San Diego: Major Providers Pursue Countywide Networks and New Patient Care Models

California Health Care Almanac Regional Markets Issue Brief
Publisher: The California Health Care Foundation
Jun 30, 2016
Ha Tu, Lara Converse, Annie Doubleday, and Paul Ginsburg

Key Findings:

  • While the hospital market remained largely stable in recent years, most of the smaller hospitals have been losing volume and struggling financially.
  • Major systems are pursuing population health strategies and increasingly using provider-sponsored health plans to take full risk for more patients.
  • The challenges of independent practice are leading many primary care physicians to choose employment at system-affiliated groups.

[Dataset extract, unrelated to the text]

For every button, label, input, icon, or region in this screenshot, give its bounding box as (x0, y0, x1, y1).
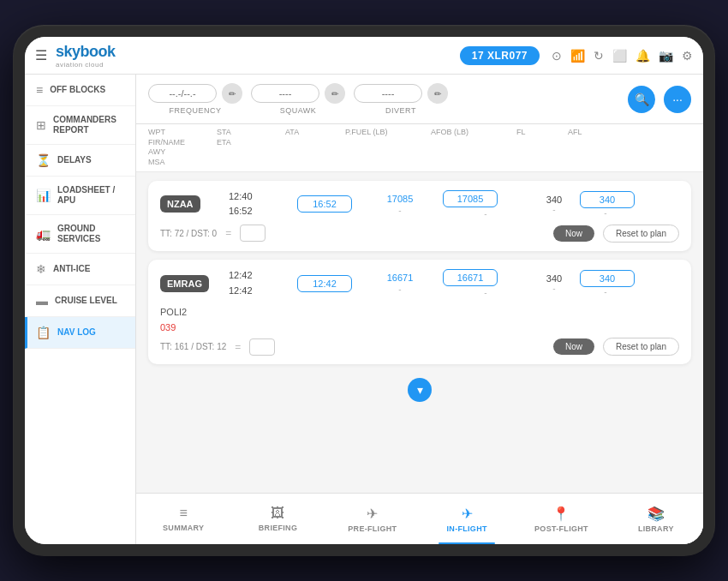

  • In the two years since Medicaid eligibility was first expanded under the ACA, San Diego's Medi-Cal managed care enrollment almost doubled to 700,000. Many Medi-Cal enrollees without a regular primary care provider sought care at hospital emergency departments, and access gaps for many kinds of specialty care and behavioral health care were even more severe.

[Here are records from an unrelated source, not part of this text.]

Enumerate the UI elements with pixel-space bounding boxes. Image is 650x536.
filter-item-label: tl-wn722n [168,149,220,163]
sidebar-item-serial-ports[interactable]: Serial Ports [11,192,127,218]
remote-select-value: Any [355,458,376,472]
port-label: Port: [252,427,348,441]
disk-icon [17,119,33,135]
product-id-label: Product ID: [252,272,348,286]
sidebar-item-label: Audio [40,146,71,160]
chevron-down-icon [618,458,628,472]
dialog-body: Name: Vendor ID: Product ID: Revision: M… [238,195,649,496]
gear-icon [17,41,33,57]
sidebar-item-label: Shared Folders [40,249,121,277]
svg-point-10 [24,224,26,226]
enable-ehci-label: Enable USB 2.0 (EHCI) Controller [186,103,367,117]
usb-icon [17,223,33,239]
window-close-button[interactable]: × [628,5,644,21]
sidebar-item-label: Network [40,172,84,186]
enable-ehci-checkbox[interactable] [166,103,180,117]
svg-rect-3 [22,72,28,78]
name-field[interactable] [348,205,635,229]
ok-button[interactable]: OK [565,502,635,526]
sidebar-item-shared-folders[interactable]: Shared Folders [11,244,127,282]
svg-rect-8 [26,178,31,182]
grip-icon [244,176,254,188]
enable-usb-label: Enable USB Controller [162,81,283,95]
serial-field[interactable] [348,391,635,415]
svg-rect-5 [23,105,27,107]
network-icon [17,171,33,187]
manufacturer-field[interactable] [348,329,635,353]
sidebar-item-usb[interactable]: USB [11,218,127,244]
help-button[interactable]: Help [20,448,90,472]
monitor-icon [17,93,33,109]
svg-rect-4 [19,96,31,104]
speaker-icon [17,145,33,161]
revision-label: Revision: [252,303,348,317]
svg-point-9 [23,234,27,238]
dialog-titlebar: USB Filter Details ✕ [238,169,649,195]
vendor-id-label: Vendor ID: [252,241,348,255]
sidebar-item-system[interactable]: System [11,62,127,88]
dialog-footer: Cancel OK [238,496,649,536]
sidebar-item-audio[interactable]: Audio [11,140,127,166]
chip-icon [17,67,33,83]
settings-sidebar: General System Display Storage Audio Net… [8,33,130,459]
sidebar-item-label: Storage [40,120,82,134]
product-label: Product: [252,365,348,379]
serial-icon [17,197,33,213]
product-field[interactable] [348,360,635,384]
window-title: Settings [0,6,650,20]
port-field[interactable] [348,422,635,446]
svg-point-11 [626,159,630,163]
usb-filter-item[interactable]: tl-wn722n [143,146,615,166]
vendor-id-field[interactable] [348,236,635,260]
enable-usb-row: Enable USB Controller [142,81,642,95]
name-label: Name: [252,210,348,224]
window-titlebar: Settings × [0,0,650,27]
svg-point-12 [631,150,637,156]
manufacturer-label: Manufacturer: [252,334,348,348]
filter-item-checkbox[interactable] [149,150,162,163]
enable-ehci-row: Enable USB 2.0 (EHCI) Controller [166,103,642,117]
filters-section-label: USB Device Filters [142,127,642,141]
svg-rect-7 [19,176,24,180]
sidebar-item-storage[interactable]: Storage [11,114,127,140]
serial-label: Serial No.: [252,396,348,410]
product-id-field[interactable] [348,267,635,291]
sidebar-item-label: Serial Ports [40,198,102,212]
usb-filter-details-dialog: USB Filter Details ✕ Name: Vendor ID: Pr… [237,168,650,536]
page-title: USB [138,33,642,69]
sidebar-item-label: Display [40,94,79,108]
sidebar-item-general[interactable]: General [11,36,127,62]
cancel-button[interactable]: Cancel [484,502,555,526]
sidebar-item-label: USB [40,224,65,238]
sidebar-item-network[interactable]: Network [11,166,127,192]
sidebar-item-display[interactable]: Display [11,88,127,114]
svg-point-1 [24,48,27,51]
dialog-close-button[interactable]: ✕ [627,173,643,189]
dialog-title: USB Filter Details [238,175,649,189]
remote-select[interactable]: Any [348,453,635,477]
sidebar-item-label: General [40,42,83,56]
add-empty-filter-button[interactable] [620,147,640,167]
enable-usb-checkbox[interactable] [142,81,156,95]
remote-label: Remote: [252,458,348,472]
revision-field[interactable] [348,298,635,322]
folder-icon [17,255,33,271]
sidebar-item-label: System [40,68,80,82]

  • San Diego County's commitment to providing health care for low-income residents continues to be limited, although the county Health and Human Services Agency has become more active in fostering collaborations between health and other social services.

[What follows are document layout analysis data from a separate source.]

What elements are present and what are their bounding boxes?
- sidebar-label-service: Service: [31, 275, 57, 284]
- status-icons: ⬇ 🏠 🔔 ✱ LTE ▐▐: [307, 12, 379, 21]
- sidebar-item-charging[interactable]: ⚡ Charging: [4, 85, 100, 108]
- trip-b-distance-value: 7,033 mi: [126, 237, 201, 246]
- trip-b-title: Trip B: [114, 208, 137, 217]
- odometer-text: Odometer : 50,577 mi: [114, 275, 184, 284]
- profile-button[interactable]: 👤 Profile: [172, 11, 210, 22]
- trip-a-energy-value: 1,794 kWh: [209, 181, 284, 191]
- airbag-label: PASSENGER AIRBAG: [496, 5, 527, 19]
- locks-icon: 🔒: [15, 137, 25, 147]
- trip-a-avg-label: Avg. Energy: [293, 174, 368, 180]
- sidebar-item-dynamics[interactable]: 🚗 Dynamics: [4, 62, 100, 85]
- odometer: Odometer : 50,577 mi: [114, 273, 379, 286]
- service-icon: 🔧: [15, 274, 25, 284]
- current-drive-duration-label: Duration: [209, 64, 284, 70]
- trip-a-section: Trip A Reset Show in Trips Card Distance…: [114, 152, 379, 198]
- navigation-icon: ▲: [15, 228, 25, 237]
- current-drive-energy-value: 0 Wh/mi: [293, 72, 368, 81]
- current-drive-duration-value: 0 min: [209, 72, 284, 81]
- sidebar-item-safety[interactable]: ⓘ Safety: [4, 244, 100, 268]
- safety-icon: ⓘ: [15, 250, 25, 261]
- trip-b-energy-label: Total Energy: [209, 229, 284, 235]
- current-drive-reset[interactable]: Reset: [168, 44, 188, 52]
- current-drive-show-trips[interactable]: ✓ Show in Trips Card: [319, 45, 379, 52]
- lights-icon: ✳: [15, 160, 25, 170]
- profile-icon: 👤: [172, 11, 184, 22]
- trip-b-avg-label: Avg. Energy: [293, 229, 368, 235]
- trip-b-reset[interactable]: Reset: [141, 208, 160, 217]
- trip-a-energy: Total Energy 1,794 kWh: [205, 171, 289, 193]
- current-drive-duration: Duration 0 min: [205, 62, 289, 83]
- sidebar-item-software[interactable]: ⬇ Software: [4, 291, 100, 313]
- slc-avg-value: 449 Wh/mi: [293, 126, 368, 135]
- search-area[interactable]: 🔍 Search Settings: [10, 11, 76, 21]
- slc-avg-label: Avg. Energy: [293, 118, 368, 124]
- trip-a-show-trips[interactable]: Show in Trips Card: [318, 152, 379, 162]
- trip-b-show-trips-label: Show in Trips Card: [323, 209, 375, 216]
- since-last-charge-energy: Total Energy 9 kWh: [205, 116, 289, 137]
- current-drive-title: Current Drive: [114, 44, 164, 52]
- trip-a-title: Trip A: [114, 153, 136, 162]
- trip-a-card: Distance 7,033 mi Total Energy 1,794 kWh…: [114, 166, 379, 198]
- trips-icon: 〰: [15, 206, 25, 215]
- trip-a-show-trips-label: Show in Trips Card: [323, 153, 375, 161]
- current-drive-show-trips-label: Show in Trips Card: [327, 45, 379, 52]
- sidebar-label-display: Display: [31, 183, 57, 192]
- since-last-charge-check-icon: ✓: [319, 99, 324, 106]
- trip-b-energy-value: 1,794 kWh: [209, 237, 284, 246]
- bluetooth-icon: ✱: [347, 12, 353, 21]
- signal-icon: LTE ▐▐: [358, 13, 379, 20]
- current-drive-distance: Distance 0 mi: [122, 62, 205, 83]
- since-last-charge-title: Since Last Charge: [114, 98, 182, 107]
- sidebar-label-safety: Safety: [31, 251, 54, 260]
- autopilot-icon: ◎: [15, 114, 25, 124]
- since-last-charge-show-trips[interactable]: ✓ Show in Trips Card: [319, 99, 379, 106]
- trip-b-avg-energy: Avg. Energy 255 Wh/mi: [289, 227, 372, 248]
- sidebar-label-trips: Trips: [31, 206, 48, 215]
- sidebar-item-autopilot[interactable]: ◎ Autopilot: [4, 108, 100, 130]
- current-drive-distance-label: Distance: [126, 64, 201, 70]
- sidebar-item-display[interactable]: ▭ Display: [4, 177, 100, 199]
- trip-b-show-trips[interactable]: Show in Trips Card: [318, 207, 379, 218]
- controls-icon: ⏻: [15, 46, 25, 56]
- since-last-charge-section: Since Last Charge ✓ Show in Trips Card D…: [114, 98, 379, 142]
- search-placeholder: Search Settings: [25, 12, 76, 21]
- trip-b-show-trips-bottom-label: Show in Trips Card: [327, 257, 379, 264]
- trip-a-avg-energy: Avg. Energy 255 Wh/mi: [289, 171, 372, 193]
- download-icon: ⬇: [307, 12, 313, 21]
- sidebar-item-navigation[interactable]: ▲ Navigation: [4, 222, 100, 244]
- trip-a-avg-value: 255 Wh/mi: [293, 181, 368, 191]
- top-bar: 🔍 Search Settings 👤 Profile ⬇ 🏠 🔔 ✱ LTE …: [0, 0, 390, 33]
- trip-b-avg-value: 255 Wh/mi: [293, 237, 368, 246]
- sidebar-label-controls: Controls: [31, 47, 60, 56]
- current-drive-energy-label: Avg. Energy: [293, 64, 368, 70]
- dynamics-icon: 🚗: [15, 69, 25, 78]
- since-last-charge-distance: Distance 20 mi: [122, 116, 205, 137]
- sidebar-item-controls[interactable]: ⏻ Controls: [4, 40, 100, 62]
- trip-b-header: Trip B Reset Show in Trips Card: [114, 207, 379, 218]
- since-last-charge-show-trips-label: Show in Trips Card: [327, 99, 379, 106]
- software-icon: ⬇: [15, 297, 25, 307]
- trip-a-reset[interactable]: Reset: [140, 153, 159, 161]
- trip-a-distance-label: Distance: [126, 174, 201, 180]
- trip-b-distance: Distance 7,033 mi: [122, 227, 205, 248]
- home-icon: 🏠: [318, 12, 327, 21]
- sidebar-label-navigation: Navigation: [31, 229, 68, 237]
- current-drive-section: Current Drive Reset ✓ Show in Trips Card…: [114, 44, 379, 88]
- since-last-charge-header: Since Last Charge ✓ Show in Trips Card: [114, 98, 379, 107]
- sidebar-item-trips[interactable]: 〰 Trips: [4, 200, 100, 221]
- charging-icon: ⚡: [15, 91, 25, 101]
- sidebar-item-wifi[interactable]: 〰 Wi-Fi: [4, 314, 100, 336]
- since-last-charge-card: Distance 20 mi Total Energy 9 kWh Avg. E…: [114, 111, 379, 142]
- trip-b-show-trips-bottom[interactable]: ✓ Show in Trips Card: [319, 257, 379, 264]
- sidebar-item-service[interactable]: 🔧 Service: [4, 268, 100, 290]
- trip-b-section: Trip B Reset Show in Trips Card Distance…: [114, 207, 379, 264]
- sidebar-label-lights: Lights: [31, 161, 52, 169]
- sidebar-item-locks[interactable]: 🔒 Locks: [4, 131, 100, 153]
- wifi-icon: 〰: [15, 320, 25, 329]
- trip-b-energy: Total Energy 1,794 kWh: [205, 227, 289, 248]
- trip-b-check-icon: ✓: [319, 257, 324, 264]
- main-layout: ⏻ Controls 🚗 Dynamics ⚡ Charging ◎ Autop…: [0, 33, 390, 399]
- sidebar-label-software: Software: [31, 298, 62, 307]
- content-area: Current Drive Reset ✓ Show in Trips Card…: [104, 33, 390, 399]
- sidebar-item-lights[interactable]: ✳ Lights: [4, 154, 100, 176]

San Diego has long been a geographically well-defined health care market with high managed care penetration and a consolidated provider sector. In recent years, hospital systems have faced increasing cost pressures as commercial health plans have responded to employer demands for more affordable premiums. Safety-net providers expanded capacity to deal with the large Medi-Cal expansion that began in 2014, but continue to grapple with how to provide adequate care for a new enrollee population that is far sicker, with more complex medical and social service needs, than the providers' previous patient base.